Боль стреляет в ее руке, сердце начинает лязгать, как треснутый
– Боже, мой Боже, зачем ты покинул меня? Где ты? Боже милостивый! Господи!
– Я здесь. Ты и есть Она.
Элеонора
Женское сердце
Лондон, 1263 год
Возраст – 40 лет
Ненависть – вот что оглушает ее, перекошенные злобные лица толпы, напирающие на стены вокруг лондонского Тауэра. Это не обычные вилланы и нищие (бедняки всегда недовольны); из своего окна она видит и торговцев в ярких льняных и шелковых одеждах, и евреев в конических шляпах, и старух, и молодых женщин с детьми на руках, все ревут и потрясают кулаками, выкрикивают оскорбления и требования, и их крики порой выстраиваются в пение.

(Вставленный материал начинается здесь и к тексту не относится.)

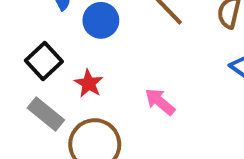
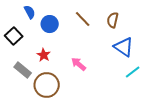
black square: (44, 61) -> (14, 36), moved

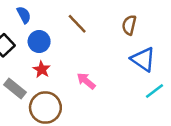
brown line: (83, 19) -> (77, 24), moved
blue circle: (50, 24) -> (39, 42), moved

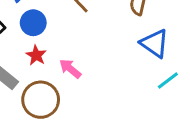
pink arrow: (86, 81) -> (70, 69), moved

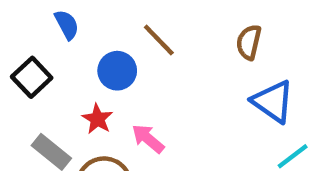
blue circle: (33, 23) -> (117, 71), moved

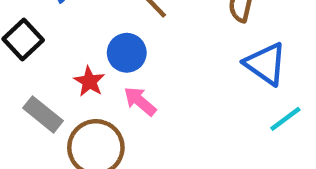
blue circle: (117, 71) -> (127, 53), moved

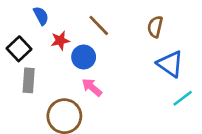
red star: (89, 81) -> (60, 41), moved, turned 30
gray rectangle: (43, 114) -> (29, 80), moved, turned 55

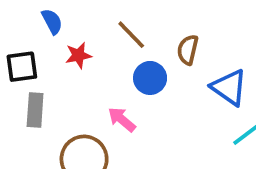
brown semicircle: (155, 27) -> (188, 50), moved
black square: (19, 49) -> (22, 67), turned 35
blue circle: (84, 57) -> (150, 78), moved

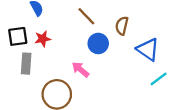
red star: (78, 55) -> (43, 39), moved

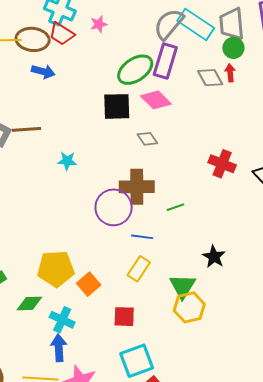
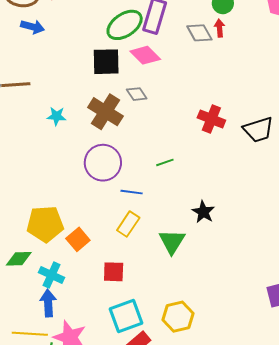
brown cross: (137, 187) -> (106, 112), moved, turned 32
yellow hexagon: (189, 307) -> (178, 317), moved

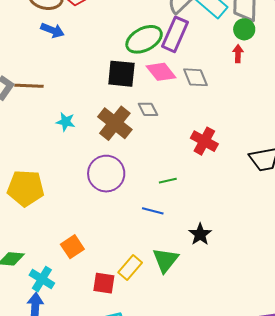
gray diamond: (199, 33) -> (196, 77), moved
red cross: (211, 119) -> (204, 141), moved
blue line: (132, 192) -> (153, 211), moved
yellow pentagon: (45, 224) -> (26, 188), moved
yellow rectangle: (128, 224) -> (130, 267), moved

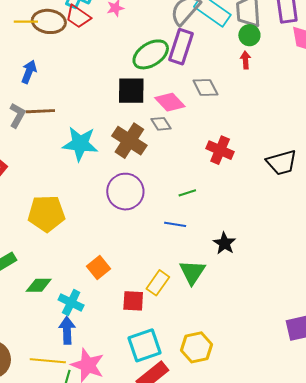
blue arrow: (52, 30) -> (29, 72), moved, turned -85
pink diamond: (161, 72) -> (170, 102), moved
cyan star: (66, 122) -> (80, 144), size x1.8

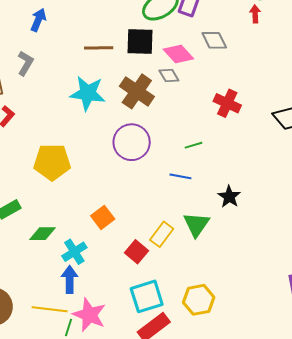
brown line: (40, 111) -> (99, 48), moved
red square: (133, 301) -> (137, 252), turned 35
cyan cross: (71, 303) -> (74, 252), turned 30

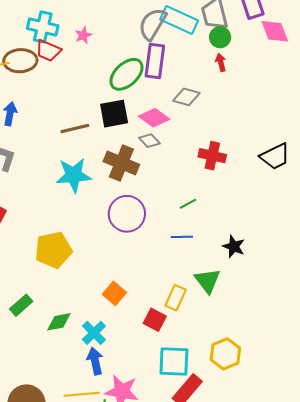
gray diamond: (214, 40) -> (186, 97), turned -36
cyan square: (147, 296) -> (174, 361), turned 32

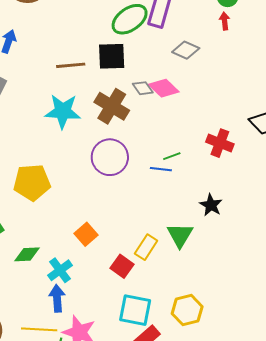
pink diamond: (154, 118) -> (164, 88), moved
red cross: (212, 156) -> (220, 143), moved
blue line: (182, 237) -> (161, 169), moved

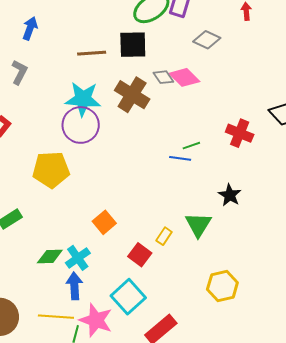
purple circle: (110, 157) -> (81, 125), moved
yellow rectangle: (146, 247) -> (164, 236), size x0.7
green diamond: (27, 254) -> (50, 257), moved
cyan square: (135, 310) -> (128, 297), moved, turned 36
yellow hexagon: (187, 310) -> (222, 286), moved

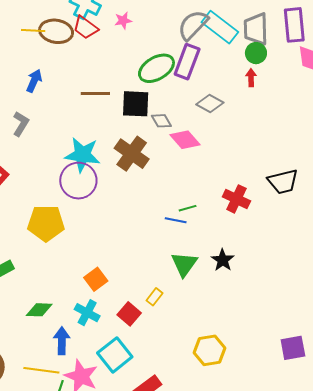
brown line: (92, 53) -> (95, 94), moved
gray diamond: (163, 77) -> (161, 121), moved
green triangle: (198, 225) -> (184, 264), moved
cyan cross: (78, 258) -> (87, 313), moved, turned -30

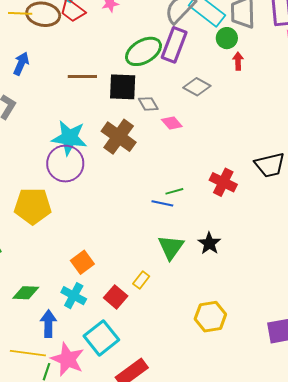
green circle: (256, 53) -> (227, 38), moved
pink diamond: (185, 140) -> (172, 123), size x0.7
yellow hexagon: (210, 350) -> (210, 317), moved

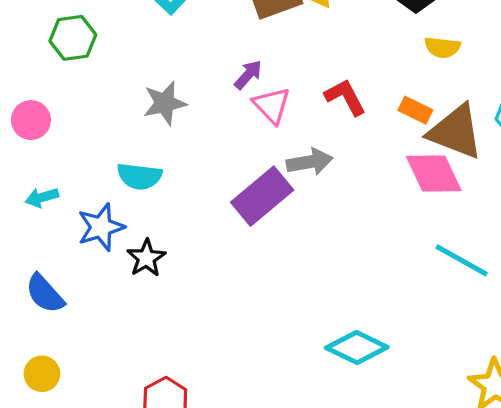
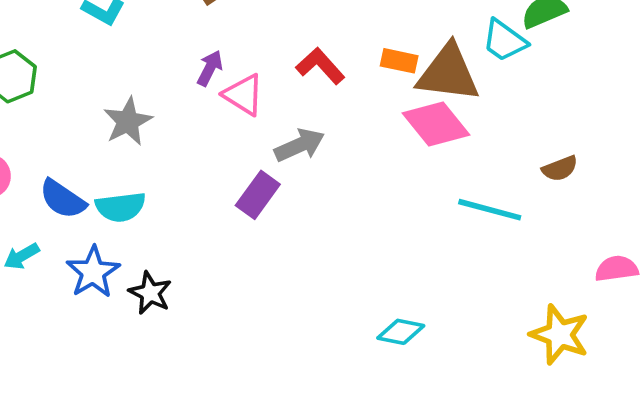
purple rectangle: (262, 196) -> (258, 195), size x0.7
blue semicircle: (45, 294) -> (63, 199), moved
cyan diamond: (357, 348) -> (401, 332), size x0.7

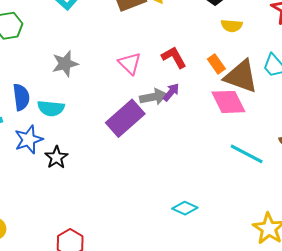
orange rectangle: (399, 61) -> (216, 64), turned 30
purple arrow: (210, 68) -> (171, 92), moved
purple rectangle: (258, 195) -> (125, 118), size x1.5
blue semicircle: (63, 199) -> (21, 97), turned -144

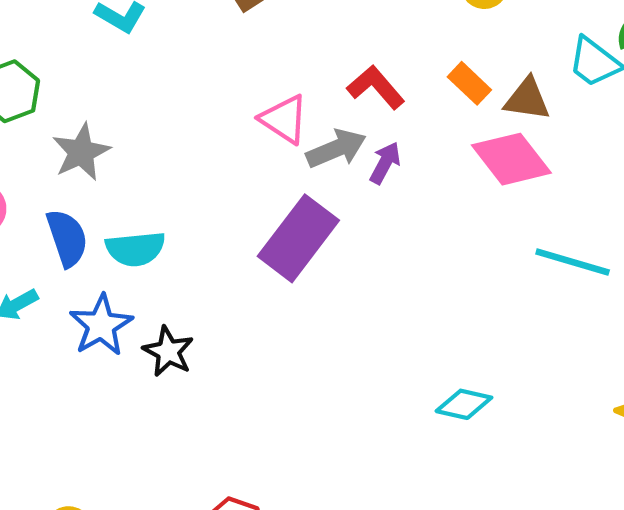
gray star: (65, 64) -> (81, 152), moved
brown triangle: (241, 76) -> (527, 99), size x0.6
gray arrow: (153, 97) -> (336, 149), moved

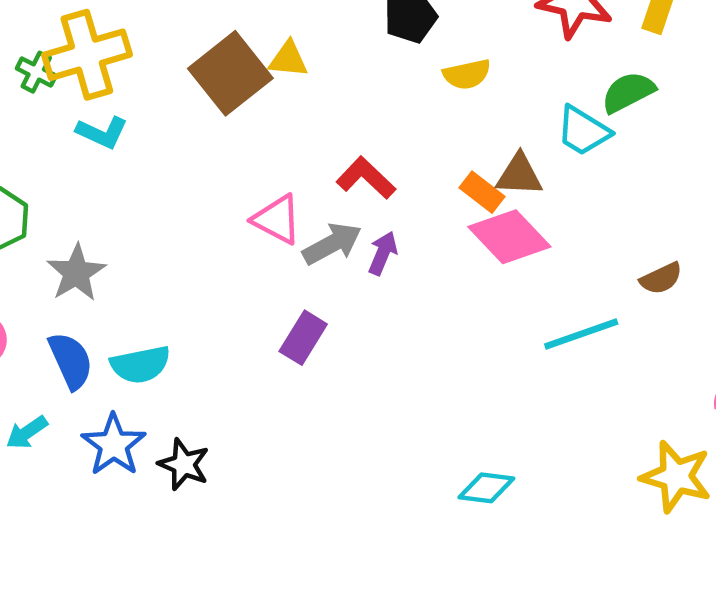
orange rectangle: (469, 83) -> (482, 192), moved
purple rectangle: (298, 238) -> (303, 338), size x0.6
cyan line: (573, 262) -> (581, 334), turned -30

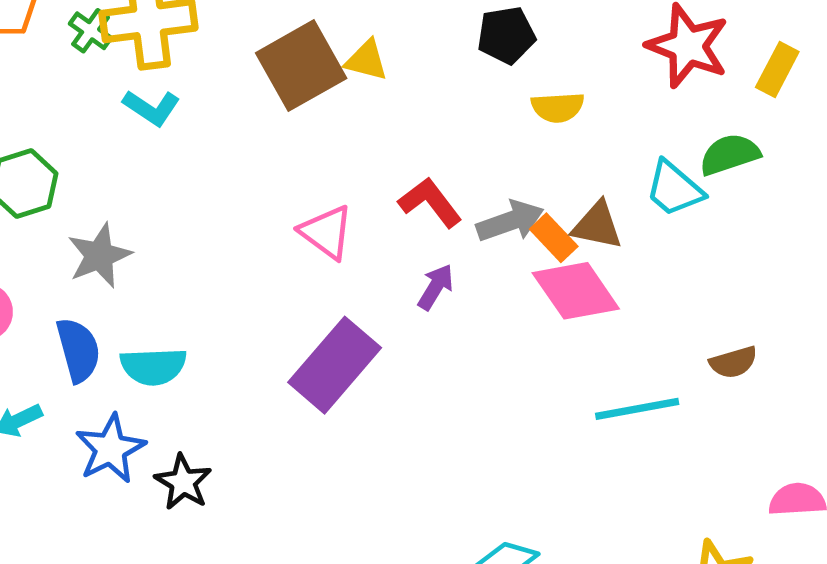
gray arrow: (332, 244) -> (510, 221), moved
purple rectangle: (303, 338) -> (335, 365), size x1.6

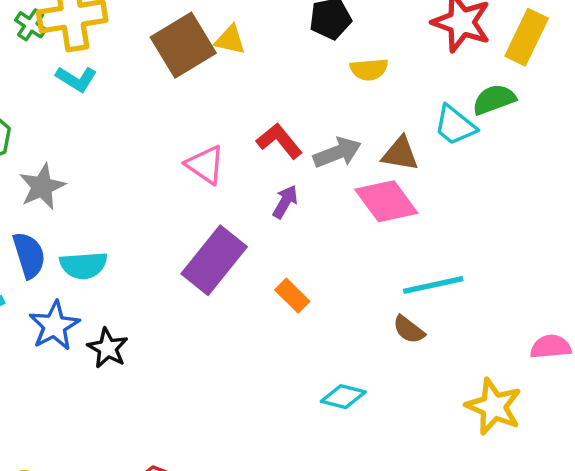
yellow rectangle: (777, 69) -> (527, 37), size x1.4
orange rectangle: (554, 238) -> (292, 296), moved
brown semicircle: (733, 362) -> (409, 330), moved, turned 56

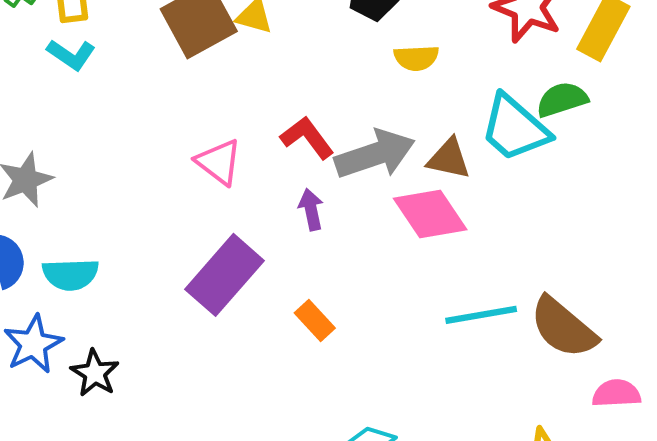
cyan trapezoid: (455, 125) -> (515, 128), size x1.4
gray arrow: (337, 153) -> (375, 154), size x1.4
purple arrow: (285, 202) -> (311, 210), turned -44
brown semicircle: (409, 330) -> (563, 327), moved, size x1.8

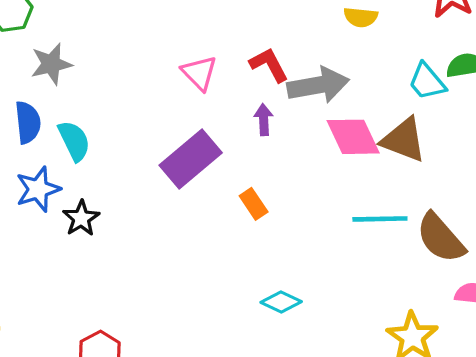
cyan trapezoid: (515, 128) -> (427, 82), size x0.7
brown triangle: (449, 159) -> (403, 140), moved, size x1.4
cyan semicircle: (70, 274) -> (74, 141), turned -123

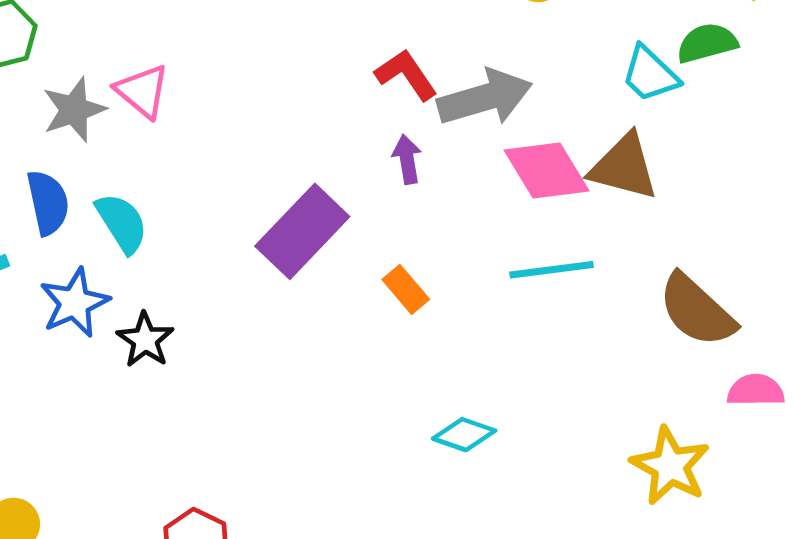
pink triangle: (199, 73) -> (142, 91), moved
cyan line: (380, 219) -> (551, 270), moved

«Отправить иностранцев домой!»
«Англия для англичан!»
«Больше ничего Элеоноре!»
Тупость. Они сами не понимают, чего требуют, а лишь повторяют, как попугаи, что им сказали прихвостни Симона, а именно Роджер де Лейбурн, Роджер де Клиффорд и Амо Лестранж. Невоспитанные юнцы, насильники и убийцы теперь обратили свою злобу на нее и Генриха. И все за то, что они отняли у них подаренные Эдуардом замки, а самих послали обратно в Валлийскую Марку, подальше от своего сына.
Когда эти люди приходили к ней в прошлом году, на их лицах было такое же выражение, какое она видит сейчас внизу, – рты, как раны, глаза выкатились от бешенства. Маленький подбородочек Лейбурна дрожал под весом его негодования, но ему следовало лучше ее знать и не пытаться обратить Эдуарда против нее. Лестранж смотрел по-бычьи. Она вцепилась в подлокотники трона, в любое мгновение ожидая нападения. Тем временем Роджер де Клиффорд стоял позади, стуча зубами и скалясь, как гиена, – точно так же, как во время слушаний по обвинению в домогательствах к его служанкам: в прошлом году три молодые женщины у него дома родили по ребенку. Неудивительно, что Элеонора настояла на лишении его земель.
– Я наградил их, потому что они мои друзья, – сказал Эдуард. – Ты не можешь просто так отобрать эти земли.
– Они – просто необузданная и безрассудная шайка и причинят тебе только вред, – ответила она.
– «То, что ты презираешь, может оказаться ценнее, чем ты думаешь».
– Если ты читал Труа, то должен понимать, что поведение твоих друзей вряд ли соответствует рыцарскому кодексу.
– Мои друзья – верные и отважные рыцари. И в бою они отдадут за меня жизнь.
– А не на поле боя они разрушат твою жизнь. О человеке судят по его друзьям – а ты не рядовой человек.
– Я буду горд, если обо мне будут судить по моим друзьям.
– Роджер Лейбурн воспользовался на турнире заостренным копьем, чтобы отомстить одному из наших рыцарей. И разбросал кишки беззащитного противника по полю. Кретьен де Труа определенно не одобрил бы такого.
– И Роджер заплатил за это. Папа послал его в Утремер искупить грех.
На самом деле они с Генрихом надеялись, что он не вернется.
– Амо Лестранж связал линкольнского судебного пристава и высек его.
– Мы поймали этого пристава, когда он хлестал свою лошадь плетью в девять хвостов. – В его глазах лучатся искорки. – Пусть скажет спасибо, что Амо не воспользовался ею.